Module 5: Memory Systems

📖 LEARN

Everything we've built so far is stateless — each question is answered independently. But real conversations require memory. If a user asks "What does Holmes think of Moriarty?" and then follows up with "When did they first meet?", the system needs to know that "they" means Holmes and Moriarty.

Context engineering recognizes three types of memory:

Short-term memory (conversation history): The raw message history of the current session. The simplest form: append every user message and assistant response to an array, include it in the prompt. The problem: conversations grow, and context windows are finite.

Long-term memory (semantic memory): Extracted facts that persist across sessions. After a conversation, the system might store: "The user is particularly interested in Moriarty as a character" or "The user prefers detailed plot summaries over thematic analysis." These are retrieved by relevance at the start of future conversations.

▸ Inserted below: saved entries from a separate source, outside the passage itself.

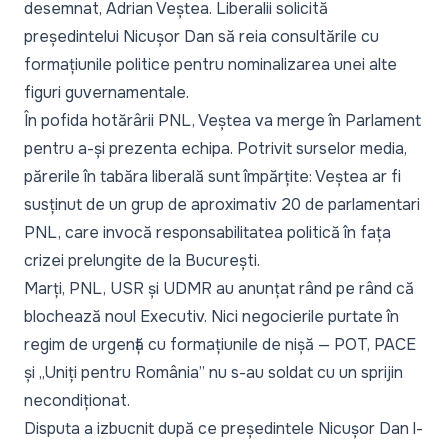
desemnat, Adrian Veștea. Liberalii solicită
președintelui Nicușor Dan să reia consultările cu
formațiunile politice pentru nominalizarea unei alte
figuri guvernamentale.
În pofida hotărârii PNL, Veștea va merge în Parlament
pentru a-și prezenta echipa. Potrivit surselor media,
părerile în tabăra liberală sunt împărțite: Veștea ar fi
susținut de un grup de aproximativ 20 de parlamentari
PNL, care invocă responsabilitatea politică în fața
crizei prelungite de la București.
Marți, PNL, USR și UDMR au anunțat rând pe rând că
blochează noul Executiv. Nici negocierile purtate în
regim de urgență cu formațiunile de nișă — POT, PACE
și „Uniți pentru România” nu s-au soldat cu un sprijin
necondiționat.
Disputa a izbucnit după ce președintele Nicușor Dan l-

Episodic memory: Summaries of past interactions stored as examples. "Last time you asked about Moriarty, I explained the Reichenbach Falls encounter and you wanted more detail about the mathematics." This enables the system to learn from past successes.

For this course, we'll implement short-term memory with a sliding window and long-term fact extraction. The key challenge is context allocation: your context window has a fixed token budget, and you must divide it between retrieved knowledge, conversation history, memories, and the system prompt.

🔗 Further reading: LangChain — Memory for Agents · Letta — Agent Memory · Mem0 Research

🔨 PRACTICE — Exercise 5: "Watson's Notebook"

The problem: Ask your chatbot "What does Holmes think of Irene Adler?" — it answers well. Now ask "Why does he call her that?" — it has no idea what "that" refers to. Every query is independent. There's no conversation.

Your task:

Create src/05-memory.ts that adds two types of memory to your chatbot:

Part A: Conversation history (short-term)

  1. Create an interactive chat loop (read user input from stdin)
  2. Maintain a messages array of { role: "user" | "assistant", content: string } objects
  3. Include the last N messages (start with N=6, i.e., 3 turns) in the prompt, placed between the system instruction and the retrieved context
  4. The prompt structure becomes:
<system>...</system>

<conversation_history>
User: What does Holmes think of Irene Adler?
Assistant: Holmes regards Irene Adler with great respect...
User: Why does he call her that?
</conversation_history>

<context>
{retrieved chunks — now also informed by conversation history}
</context>

Question: Why does he call her that?
  1. Critical detail: When searching for relevant chunks, use the current question combined with recent context, not just the raw question. Create a search query by asking the LLM: "Given this conversation, what search query would find relevant information? Conversation: {last 2 turns}. Respond with just the search query."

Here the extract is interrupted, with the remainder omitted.